Coming from Peoria, Illinois, in the middle of the country, puts the Way Down Wanderers in a central position to catch all the musical currents. Songwriters Austin Krause-Thompson and Collin Krause, who are brothers-in-law, work together as well as separately, bringing distinct voices to the lyrics. Collin brings classical training and a background playing mandolin and fiddle in a folk band, while Austin previously played drums in a rock rand. Jazz permeates the band’s sound through percussionist John Merikoski, while classical influences the Wanderers by way of upright bassist John Williams. Banjo player Travis Kowalsky rounds out the five-piece outfit, with keyboardist Roger Manning contributing to the project. Grammy winner David Schiffman (Johnny Cash, HAIM, System of a Down, Rage Against the Machine), produced, mixed, and engineered the album at L.A.’s Sargent Studios and Chicago’s Shirk Studios.
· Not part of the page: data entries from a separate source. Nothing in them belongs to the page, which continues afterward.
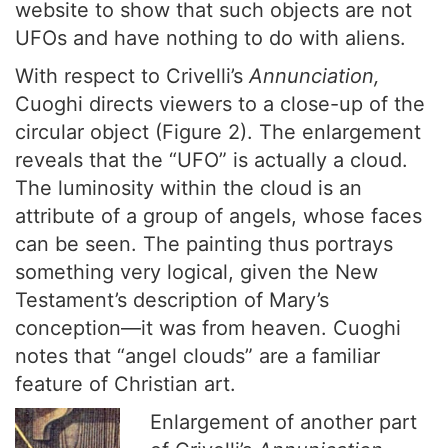
website to show that such objects are not
UFOs and have nothing to do with aliens.
With respect to Crivelli’s
Annunciation,
Cuoghi directs viewers to a close-up of the
circular object (Figure 2). The enlargement
reveals that the “UFO” is actually a cloud.
The luminosity within the cloud is an
attribute of a group of angels, whose faces
can be seen. The painting thus portrays
something very logical, given the New
Testament’s description of Mary’s
conception—it was from heaven. Cuoghi
notes that “angel clouds” are a familiar
feature of Christian art.
Enlargement of another part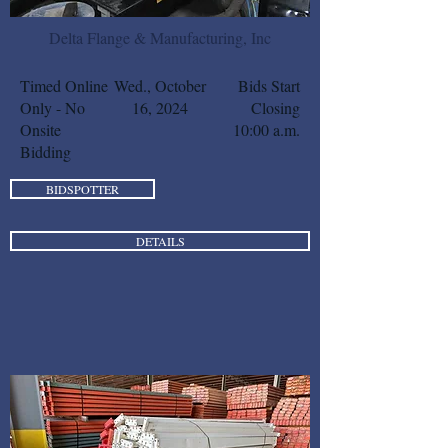
Delta Flange & Manufacturing, Inc
Timed Online
Wed., October
Bids Start
Only - No
16, 2024
Closing
Onsite
10:00 a.m.
Bidding
BIDSPOTTER
DETAILS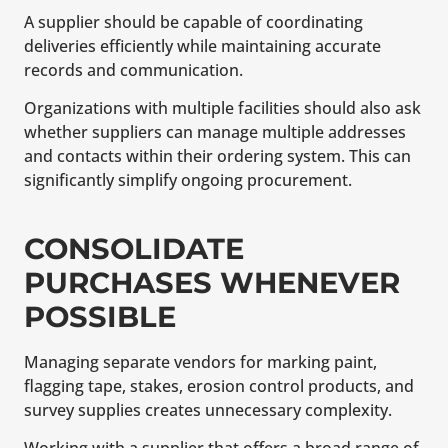
A supplier should be capable of coordinating
deliveries efficiently while maintaining accurate
records and communication.
Organizations with multiple facilities should also ask
whether suppliers can manage multiple addresses
and contacts within their ordering system. This can
significantly simplify ongoing procurement.
CONSOLIDATE
PURCHASES WHENEVER
POSSIBLE
Managing separate vendors for marking paint,
flagging tape, stakes, erosion control products, and
survey supplies creates unnecessary complexity.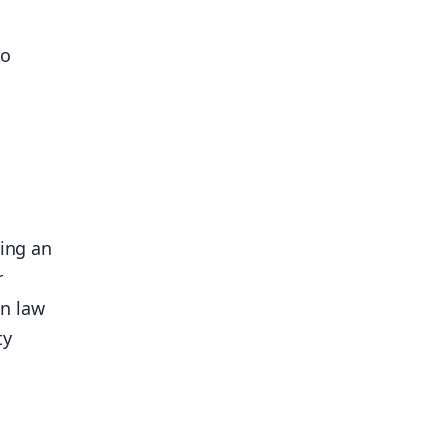
to
sing an
r
on law
ty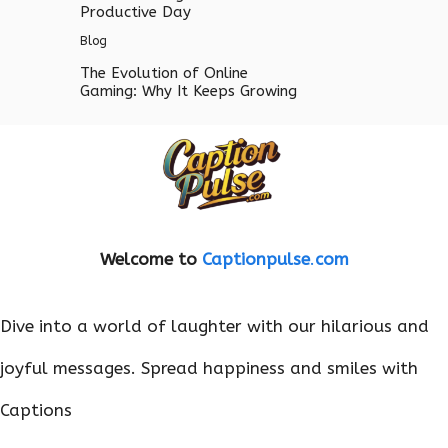
Productive Day
Blog
The Evolution of Online
Gaming: Why It Keeps Growing
Welcome to
Captionpulse
.
com
Dive into a world of laughter with our hilarious and
joyful messages. Spread happiness and smiles with
Captions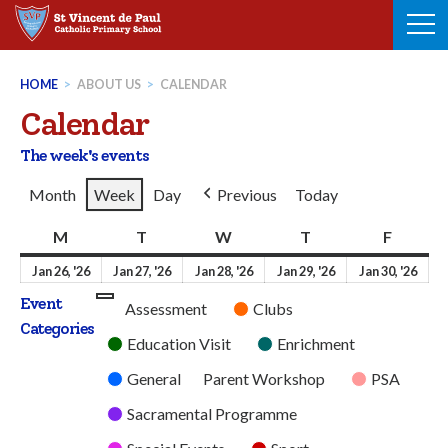
Skip
to
content
HOME
>
ABOUT US
>
CALENDAR
Calendar
The week's events
Month
Week
Day
Previous
Today
M
Monday
T
Tuesday
W
Wednesday
T
Thursday
F
Friday
26th
27th
28th
29th
30t
Jan 26, '26
Jan 27, '26
Jan 28, '26
Jan 29, '26
Jan 30, '26
January
January
January
January
Jan
Event
Untitled
Assessment
Clubs
2026
2026
2026
2026
202
Categories
Category
Education Visit
Enrichment
General
Parent Workshop
PSA
Sacramental Programme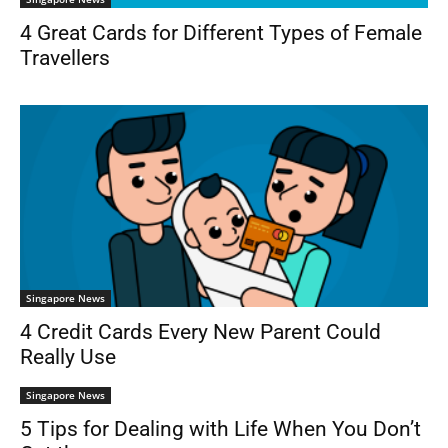
4 Great Cards for Different Types of Female
Travellers
Singapore News
4 Credit Cards Every New Parent Could
Really Use
Singapore News
5 Tips for Dealing with Life When You Don’t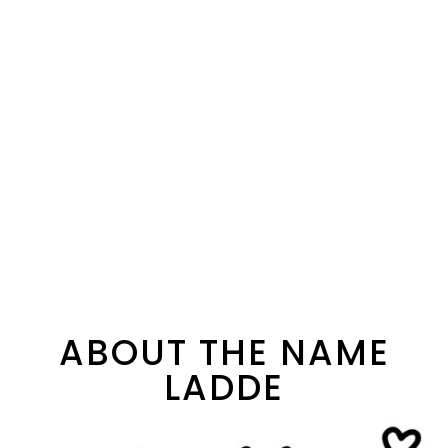
ABOUT THE NAME
LADDE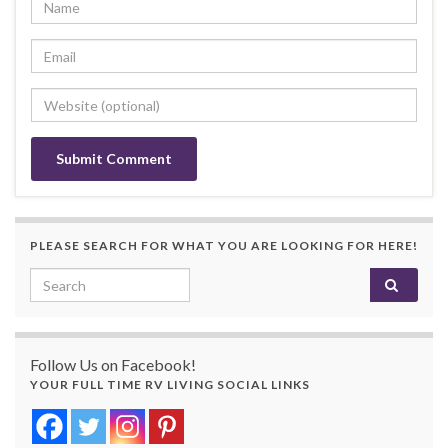
PLEASE SEARCH FOR WHAT YOU ARE LOOKING FOR HERE!
Search for:
Follow Us on Facebook!
YOUR FULL TIME RV LIVING SOCIAL LINKS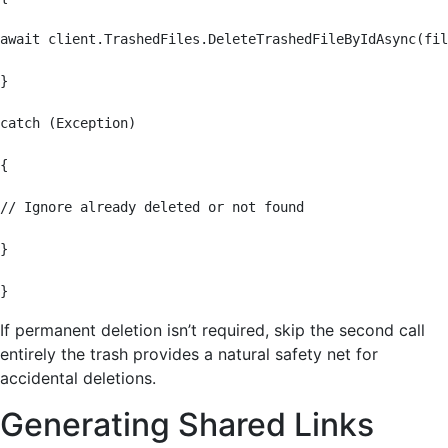
await client.TrashedFiles.DeleteTrashedFileByIdAsync(fil
}

catch (Exception)

{

// Ignore already deleted or not found

}

}
If permanent deletion isn’t required, skip the second call
entirely the trash provides a natural safety net for
accidental deletions.
Generating Shared Links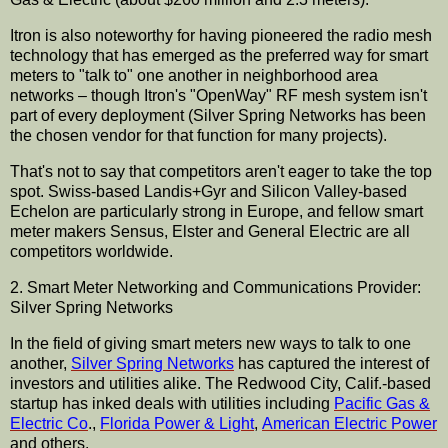
Itron
is also noteworthy for having pioneered the radio mesh
technology that has emerged as the preferred way for smart
meters to "talk to" one another in
neighborhood
area
networks – though
Itron's
"
OpenWay
" RF mesh system isn't
part of every deployment (Silver Spring Networks has been
the chosen vendor for that function for many projects).
That's not to say that competitors aren't eager to take the top
spot. Swiss-based
Landis
+
Gyr
and Silicon Valley-based
Echelon are
particularly
strong in Europe, and fellow smart
meter makers
Sensus
,
Elster
and General Electric are all
competitors worldwide.
2. Smart Meter Networking and
Communications
Provider:
Silver Spring Networks
In the field of giving smart meters new ways to talk to one
another,
Silver Spring Networks
has captured the interest of
investors and utilities alike. The Redwood City, Calif.-based
startup
has inked deals with utilities including
Pacific Gas &
Electric Co
.,
Florida Power & Light
,
American Electric Power
and others.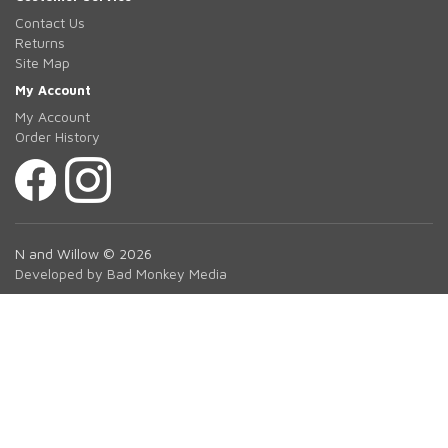
Contact Us
Returns
Site Map
My Account
My Account
Order History
N and Willow © 2026
Developed by Bad Monkey Media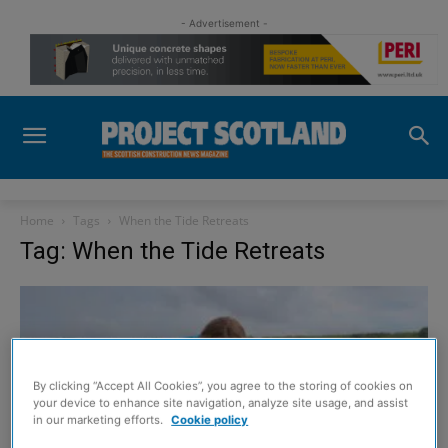
- Advertisement -
Home
Tags
When the Tide Retreats
Tag: When the Tide Retreats
By clicking “Accept All Cookies”, you agree to the storing of cookies on
your device to enhance site navigation, analyze site usage, and assist
in our marketing efforts.
Cookie policy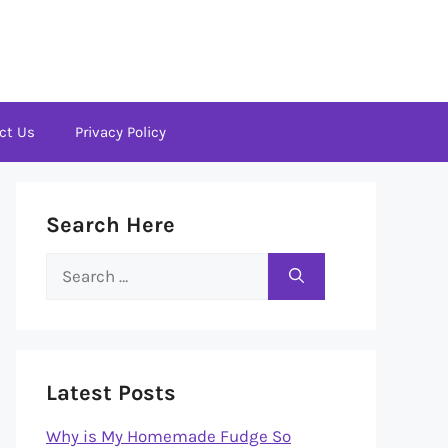
ct Us
Privacy Policy
Search Here
Search
for:
Latest Posts
Why is My Homemade Fudge So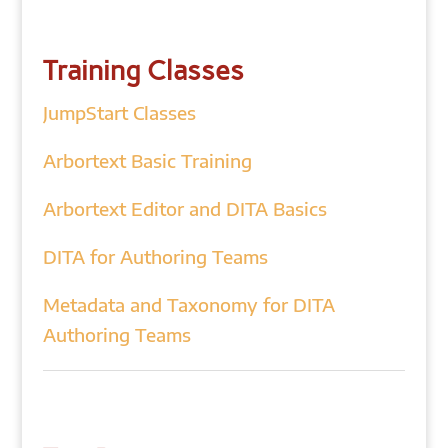
Training Classes
JumpStart Classes
Arbortext Basic Training
Arbortext Editor and DITA Basics
DITA for Authoring Teams
Metadata and Taxonomy for DITA
Authoring Teams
Thematically steeped in past folklore, the Wanderers’ rhythmically modern, roots-influenced songs—all originals except the lead track, “Principles of Salt,” written by Indianapolis singer-songwriter Joshua Powell—cover a wide range of subjects, from love (“Heartlands”) to friendship (“Old Ford”), creativity (“All My Words”), the beauty of nature (“Crooked Pines”, “Carolina Moonglow”). “Patient Pretender” is about Austin and his wife adopting a stray puppy off the snowy streets of Chicago.

With Illusions, the Way Down Wanderers have produced a worthy experiment with form and genre in bluegrass music. The self-released album is available on sale now.